◆ Task goal ◆
Unless a line falls after the one with "Association (CREA) and identify the", retype it exactly from the records below; leave out all pictures.

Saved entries
^^^^

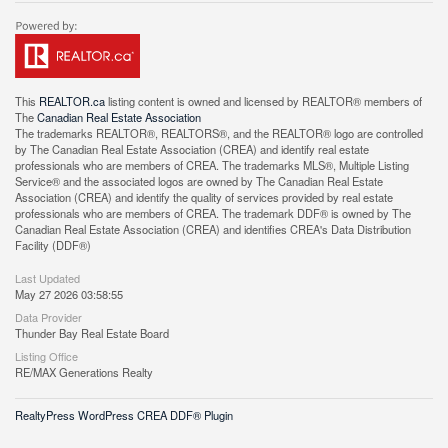
This
REALTOR.ca
listing content is owned and licensed by REALTOR® members of
The
Canadian Real Estate Association
The trademarks REALTOR®, REALTORS®, and the REALTOR® logo are controlled
by The Canadian Real Estate Association (CREA) and identify real estate
professionals who are members of CREA. The trademarks MLS®, Multiple Listing
Service® and the associated logos are owned by The Canadian Real Estate
Association (CREA) and identify the quality of services provided by real estate
professionals who are members of CREA. The trademark DDF® is owned by The
Canadian Real Estate Association (CREA) and identifies CREA's Data Distribution
Facility (DDF®)
Last Updated
May 27 2026 03:58:55
Data Provider
Thunder Bay Real Estate Board
Listing Office
RE/MAX Generations Realty
RealtyPress WordPress CREA DDF® Plugin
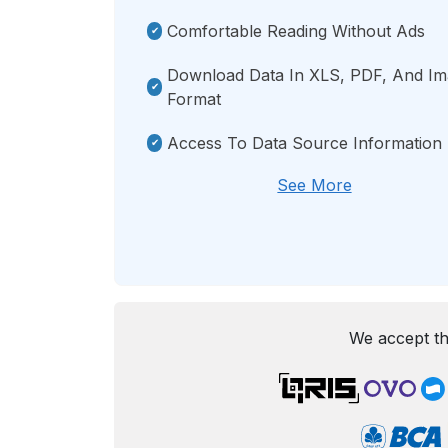
Comfortable Reading Without Ads
Download Data In XLS, PDF, And I
Format
Access To Data Source Information
See More
We accept th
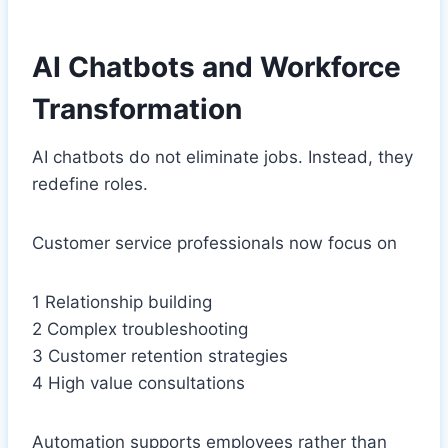
AI Chatbots and Workforce
Transformation
AI chatbots do not eliminate jobs. Instead, they
redefine roles.
Customer service professionals now focus on
1 Relationship building
2 Complex troubleshooting
3 Customer retention strategies
4 High value consultations
Automation supports employees rather than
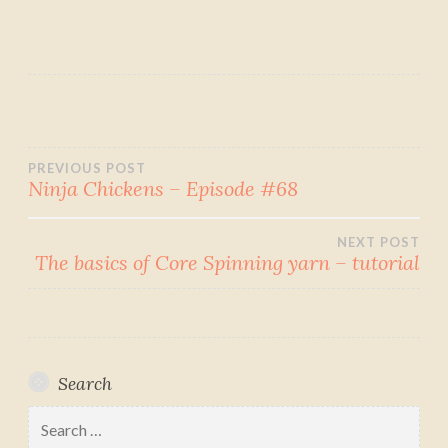
Post
PREVIOUS POST
Ninja Chickens – Episode #68
navigation
NEXT POST
The basics of Core Spinning yarn – tutorial
Search
Search
for:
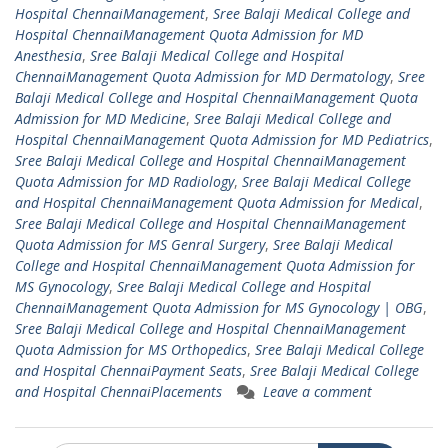
Hospital ChennaiManagement
,
Sree Balaji Medical College and
Hospital ChennaiManagement Quota Admission for MD
Anesthesia
,
Sree Balaji Medical College and Hospital
ChennaiManagement Quota Admission for MD Dermatology
,
Sree
Balaji Medical College and Hospital ChennaiManagement Quota
Admission for MD Medicine
,
Sree Balaji Medical College and
Hospital ChennaiManagement Quota Admission for MD Pediatrics
,
Sree Balaji Medical College and Hospital ChennaiManagement
Quota Admission for MD Radiology
,
Sree Balaji Medical College
and Hospital ChennaiManagement Quota Admission for Medical
,
Sree Balaji Medical College and Hospital ChennaiManagement
Quota Admission for MS Genral Surgery
,
Sree Balaji Medical
College and Hospital ChennaiManagement Quota Admission for
MS Gynocology
,
Sree Balaji Medical College and Hospital
ChennaiManagement Quota Admission for MS Gynocology | OBG
,
Sree Balaji Medical College and Hospital ChennaiManagement
Quota Admission for MS Orthopedics
,
Sree Balaji Medical College
and Hospital ChennaiPayment Seats
,
Sree Balaji Medical College
and Hospital ChennaiPlacements
Leave a comment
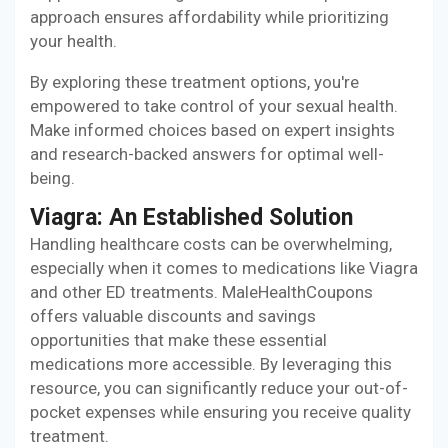
approach ensures affordability while prioritizing
your health.
By exploring these treatment options, you're
empowered to take control of your sexual health.
Make informed choices based on expert insights
and research-backed answers for optimal well-
being.
Viagra: An Established Solution
Handling healthcare costs can be overwhelming,
especially when it comes to medications like Viagra
and other ED treatments. MaleHealthCoupons
offers valuable discounts and savings
opportunities that make these essential
medications more accessible. By leveraging this
resource, you can significantly reduce your out-of-
pocket expenses while ensuring you receive quality
treatment.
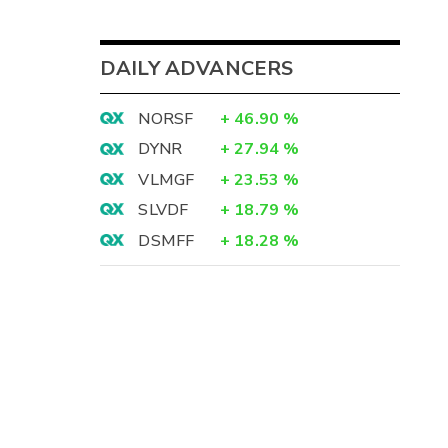
DAILY ADVANCERS
NORSF
+
46.90
%
DYNR
+
27.94
%
VLMGF
+
23.53
%
SLVDF
+
18.79
%
DSMFF
+
18.28
%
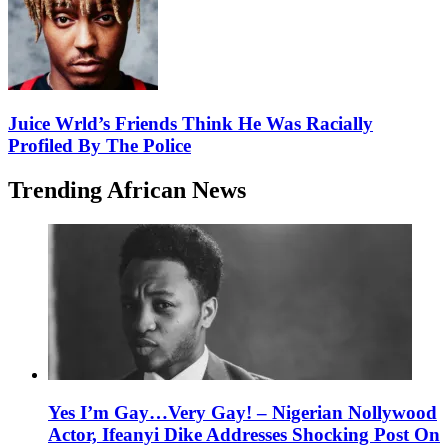
Juice Wrld’s Friends Think He Was Racially
Profiled By The Police
Trending African News
Yes I’m Gay…Very Gay! – Nigerian Nollywood
Actor, Ifeanyi Dike Addresses Shocking Post On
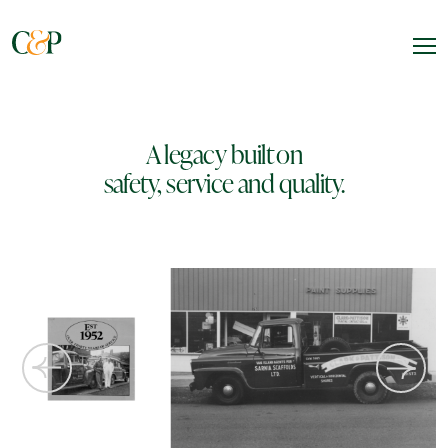
A legacy built on
safety, service and quality.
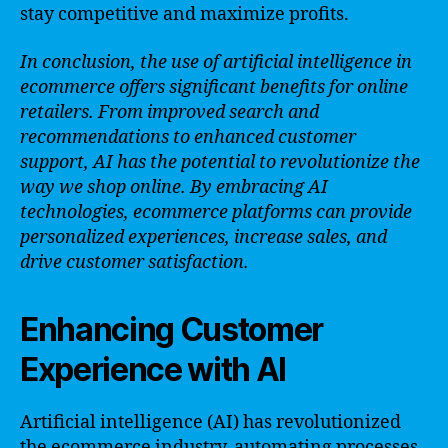
stay competitive and maximize profits.
In conclusion, the use of artificial intelligence in
ecommerce offers significant benefits for online
retailers. From improved search and
recommendations to enhanced customer
support, AI has the potential to revolutionize the
way we shop online. By embracing AI
technologies, ecommerce platforms can provide
personalized experiences, increase sales, and
drive customer satisfaction.
Enhancing Customer
Experience with AI
Artificial intelligence (AI) has revolutionized
the ecommerce industry, automating processes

^^^^

◆ Solution for this exercise ◆
This
REALTOR.ca
listing content is owned and licensed by REALTOR® members of
The
Canadian Real Estate Association
The trademarks REALTOR®, REALTORS®, and the REALTOR® logo are controlled
by The Canadian Real Estate Association (CREA) and identify real estate
professionals who are members of CREA. The trademarks MLS®, Multiple Listing
Service® and the associated logos are owned by The Canadian Real Estate
Association (CREA) and identify the quality of services provided by real estate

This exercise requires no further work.